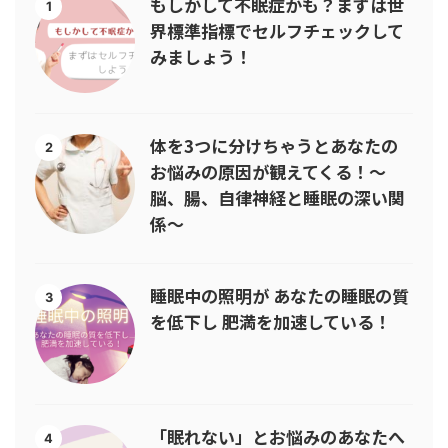
もしかして不眠症かも？まずは世
1
界標準指標でセルフチェックして
みましょう！
体を3つに分けちゃうとあなたの
2
お悩みの原因が観えてくる！〜
脳、腸、自律神経と睡眠の深い関
係〜
睡眠中の照明が あなたの睡眠の質
3
を低下し 肥満を加速している！
「眠れない」とお悩みのあなたへ
4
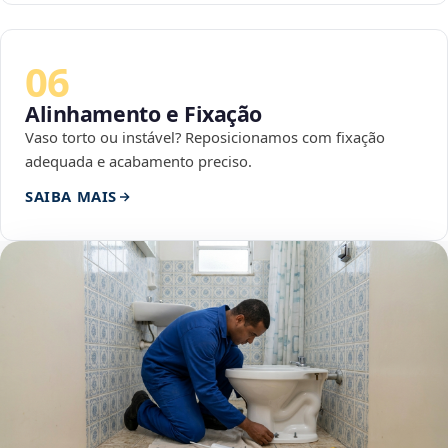
06
Alinhamento e Fixação
Vaso torto ou instável? Reposicionamos com fixação
adequada e acabamento preciso.
SAIBA MAIS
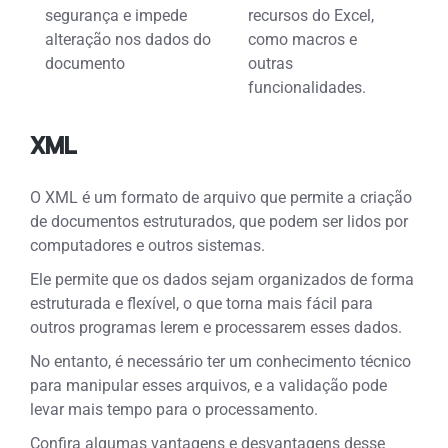
segurança e impede
recursos do Excel,
alteração nos dados do
como macros e
documento
outras
funcionalidades.
XML
O XML é um formato de arquivo que permite a criação
de documentos estruturados, que podem ser lidos por
computadores e outros sistemas.
Ele permite que os dados sejam organizados de forma
estruturada e flexível, o que torna mais fácil para
outros programas lerem e processarem esses dados.
No entanto, é necessário ter um conhecimento técnico
para manipular esses arquivos, e a validação pode
levar mais tempo para o processamento.
Confira algumas vantagens e desvantagens desse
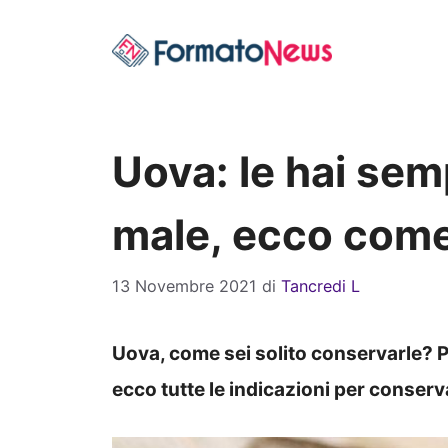
Vai
al
contenuto
Uova: le hai se
male, ecco come
13 Novembre 2021
di
Tancredi L
Uova, come sei solito conservarle? Po
ecco tutte le indicazioni per conser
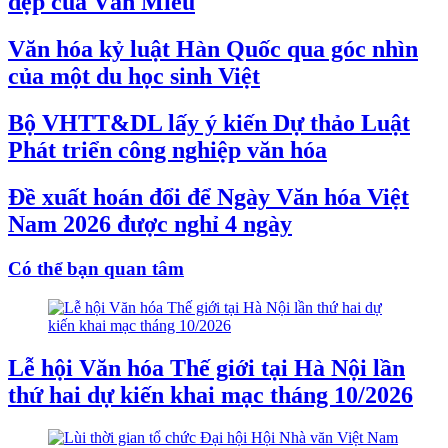
đẹp của Văn Miếu
Văn hóa kỷ luật Hàn Quốc qua góc nhìn
của một du học sinh Việt
Bộ VHTT&DL lấy ý kiến Dự thảo Luật
Phát triển công nghiệp văn hóa
Đề xuất hoán đổi để Ngày Văn hóa Việt
Nam 2026 được nghỉ 4 ngày
Có thể bạn quan tâm
Lễ hội Văn hóa Thế giới tại Hà Nội lần
thứ hai dự kiến khai mạc tháng 10/2026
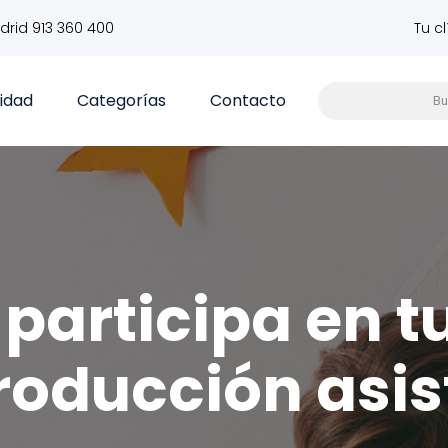
drid 913 360 400
Tu c
vidad
Categorías
Contacto
participa en t
roducción asis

------------------------------------

Each line from the one holding "体を3つに分けちゃうとあなたの" through the end of the listing is to be output exactly, both ends included, with no other lines and the pictures left out.

* THE ANSWER:
体を3つに分けちゃうとあなたの
2
お悩みの原因が観えてくる！〜
脳、腸、自律神経と睡眠の深い関
係〜
睡眠中の照明が あなたの睡眠の質
3
を低下し 肥満を加速している！
「眠れない」とお悩みのあなたへ
4
06
Alinhamento e Fixação
Vaso torto ou instável? Reposicionamos com fixação
adequada e acabamento preciso.
SAIBA MAIS
segurança e impede
recursos do Excel,
alteração nos dados do
como macros e
documento
outras
funcionalidades.
XML
O XML é um formato de arquivo que permite a criação
de documentos estruturados, que podem ser lidos por
computadores e outros sistemas.
Ele permite que os dados sejam organizados de forma
estruturada e flexível, o que torna mais fácil para
outros programas lerem e processarem esses dados.
No entanto, é necessário ter um conhecimento técnico
para manipular esses arquivos, e a validação pode
levar mais tempo para o processamento.
Confira algumas vantagens e desvantagens desse
Vai
al
contenuto
Uova: le hai se
male, ecco come
13 Novembre 2021
di
Tancredi L
Uova, come sei solito conservarle? Po
ecco tutte le indicazioni per conser
đẹp của Văn Miếu
Văn hóa kỷ luật Hàn Quốc qua góc nhìn
của một du học sinh Việt
Bộ VHTT&DL lấy ý kiến Dự thảo Luật
Phát triển công nghiệp văn hóa
Đề xuất hoán đổi để Ngày Văn hóa Việt
Nam 2026 được nghỉ 4 ngày
Có thể bạn quan tâm
Lễ hội Văn hóa Thế giới tại Hà Nội lần
thứ hai dự kiến khai mạc tháng 10/2026
drid 913 360 400
Tu c
vidad
Categorías
Contacto
participa en t
roducción asis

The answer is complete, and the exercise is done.